I was quite surprised by this too. Might see if we can add some option to eventbrite to capture this information.

One of the interesting things about ‘community type’ is how most people tend to define what they do. In my book I mentioned the more academic framework of community of place, practice, action, interest, and circumstance. But I’m finding more and more that very few people (except possible CoP practitioners) define themselves that way.

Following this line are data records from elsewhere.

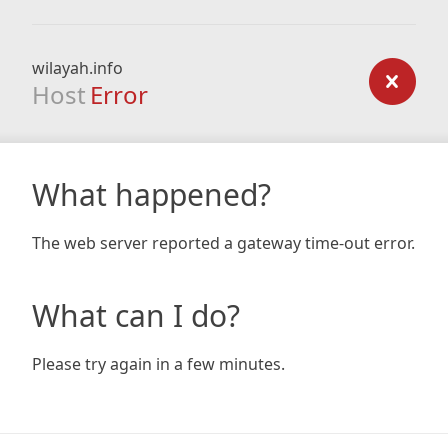
wilayah.info
Host
Error
What happened?
The web server reported a gateway time-out error.
What can I do?
Please try again in a few minutes.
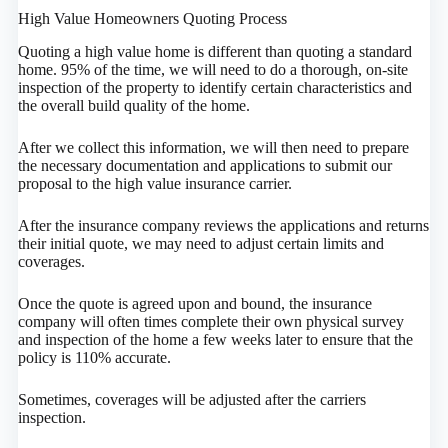
High Value Homeowners Quoting Process
Quoting a high value home is different than quoting a standard
home. 95% of the time, we will need to do a thorough, on-site
inspection of the property to identify certain characteristics and
the overall build quality of the home.
After we collect this information, we will then need to prepare
the necessary documentation and applications to submit our
proposal to the high value insurance carrier.
After the insurance company reviews the applications and returns
their initial quote, we may need to adjust certain limits and
coverages.
Once the quote is agreed upon and bound, the insurance
company will often times complete their own physical survey
and inspection of the home a few weeks later to ensure that the
policy is 110% accurate.
Sometimes, coverages will be adjusted after the carriers
inspection.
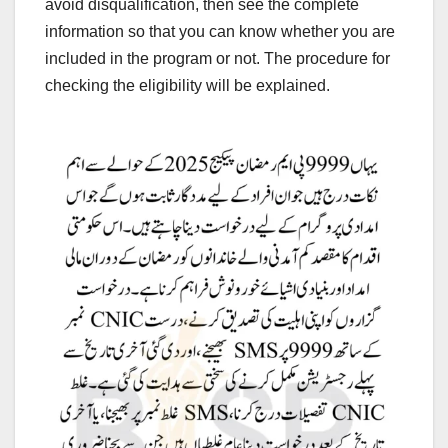
avoid disqualification, then see the complete
information so that you can know whether you are
included in the program or not. The procedure for
checking the eligibility will be explained.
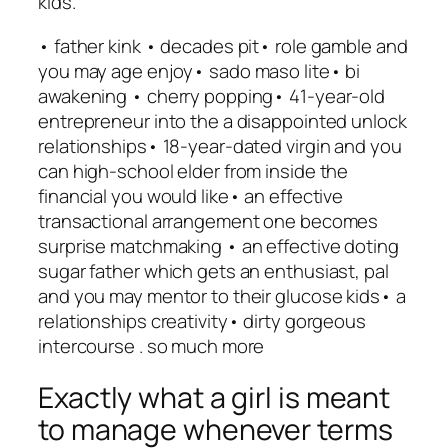
kids.
• father kink • decades pit• role gamble and
you may age enjoy• sado maso lite• bi
awakening • cherry popping• 41-year-old
entrepreneur into the a disappointed unlock
relationships• 18-year-dated virgin and you
can high-school elder from inside the
financial you would like• an effective
transactional arrangement one becomes
surprise matchmaking • an effective doting
sugar father which gets an enthusiast, pal
and you may mentor to their glucose kids• a
relationships creativity• dirty gorgeous
intercourse . so much more
Exactly what a girl is meant
to manage whenever terms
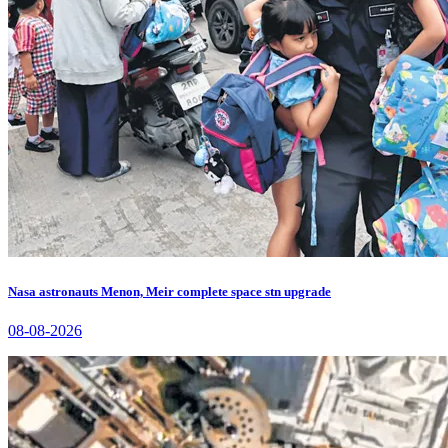
Nasa astronauts Menon, Meir complete space stn upgrade
08-08-2026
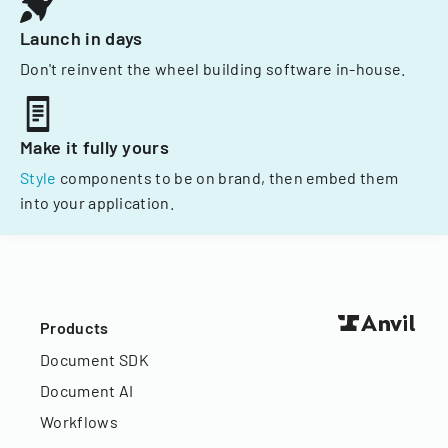
Launch in days
Don't reinvent the wheel building software in-house.
Make it fully yours
Style
components to be on brand, then embed them
into your application.
Products
Document SDK
Document AI
Workflows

The most common is B2B, B2C, internal / KM com, and hobbyist (or personal) communities.

So maybe the latter is a better framework for this? As much as I’d love the more academic (and accurate) stance to win through, the sector seems to be more definitive for most people.


(Sarah Hawk) #8

Agreed on all counts.

Community type dropdown changed (and made compulsory which means you won’t be able to save other profile changes without completing it).

Does this cover the list of industries?:

Agriculture
Health/Pharmaceutical
Technology
Education
Energy
Entertainment
Finance
Hospitality
Manufacturing
Media
Telecommunications


(Nick Emmett) #9

Looks good @HAWK - just thinking about the (fairly) large number of people from gaming in here, do you think that warrants its own category?


(Richard Millington) #10

I wouldn’t personally go this granular at this point.

Given the small size of this group and the small differences between most types, I’d go at the higher level.

Namely the B2B, B2C, Non-profit, KM/CoP, and maybe Innovation level.

There are some very specific issues in some sectors, e.g. healthcare and HIPPA etc…(maybe gaming too), but most are very similar in their work.


(Alessio Fattorini) #11

How do you define realities as Open Source Communities? Technology? Innovation?


(Kath Reuben) #12

Personally, I’d find it very useful to be able to have groups defined by specific community type (versus industries). My greatest challenge has been finding other B2B community managers, especially those who have been involved from the initial build out and launch. Many of the events/discussions/meetings I’ve been involved in feel very specific to B2C and sustaining existing communities, which is very different to my day to day challenge.


(Sarah Hawk) #13

That part is done and can be set via your preferences. As soon as we have a couple of them set, I’ll pull the data and form a group.